(538e) Developing a Fingerprinting and Machine Learning Framework Linking Structural Disorder to Oxidation Behavior in Metal Grain Boundaries for CO2 Electrocatalysis | AIChE

(538e) Developing a Fingerprinting and Machine Learning Framework Linking Structural Disorder to Oxidation Behavior in Metal Grain Boundaries for CO2 Electrocatalysis

Authors 

Curnan, M. - Presenter, Pohang University of Science and Technology (POSTECH)
Saidi, W. A., University of Pittsburgh
Yang, J., University of Pittsburgh
Han, J. W., POSTECH
The electrochemical reduction of CO2 to yield CO and hydrocarbon fuels can be applied to carbon capture utilization and renewable energy storage. However, currently available electrocatalysts are affected by several shortcomings, such as poor product selectivity, low catalytic activity, high overpotentials, and the inability to tune catalyst properties to produce different products. Metal interfaces are able to stabilize adsorbed intermediates for electrochemical reaction on their catalytically active, undercoordinated, and oxidizable sites. Though different metal surfaces generally favor single products with variable product selectivity, Cu surfaces can uniquely produce multiple products selectively by tuning surface orientation, albeit with high overpotentials. Relative to surfaces, metal grain boundaries (GBs) have more active catalytic sites and lower electrochemical reduction overpotentials. Additionally, structural disorder distinguishes different metal GBs from one another and reaction conditions can affect the relative favorability of GBs. Therefore, given that differently oriented interfacial structures can selectively yield different reaction products, GB metal catalysts could simultaneously demonstrate high product selectivity, high catalytic activity, low overpotential, and product yields tunable by structure and reaction conditions.

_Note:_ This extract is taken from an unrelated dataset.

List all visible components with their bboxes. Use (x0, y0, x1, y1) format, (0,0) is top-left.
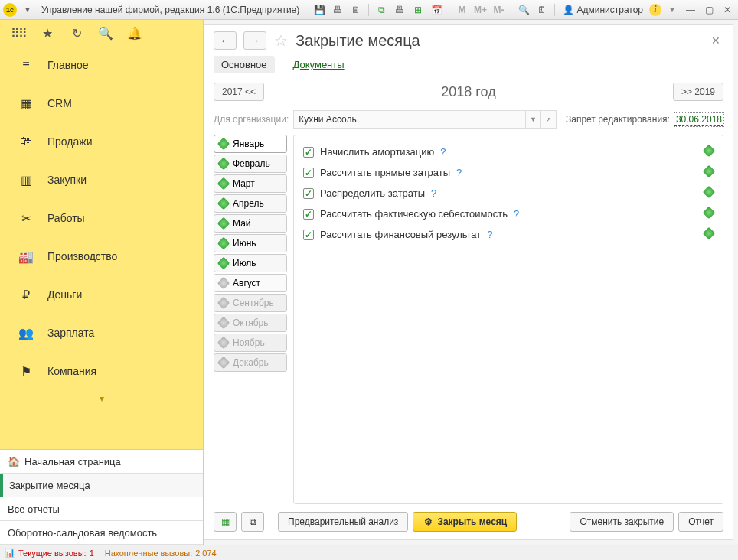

The structural disorder distinguishing different GBs is affected by metal composition and structure, as well as metal-oxygen interfacial interactions resulting from deriving GBs from metal oxides. Thus, this work aspires to understand how GB metal properties and oxidation impact GB structural disorder, as well as linking structural disorder to relative GB energetic favorability. This aspiration is pursued by developing a fingerprinting method categorizing GBs by their radial distribution functions (RDFs), then applying those RDFs to a Markov chain Monte Carlo (MCMC) machine learning (ML) analysis generalizing the link between GB structural disorder and energetics. Firstly, an initial screening of metal GB candidates will be performed via molecular mechanics, indicating which structural properties best distinguish GB systems and which best correlate with energetics. Subsequently, density functional theory (DFT) calculations will be completed on screened structures and their oxidized analogues. A MCMC ML analysis will then discern the impact of oxidation on GB structural disorder and energetic favorability. By generalizing these structure-energy relationships, a fundamental understanding of how oxidation can tune GB structure to modify electrochemical product selectivity can be achieved.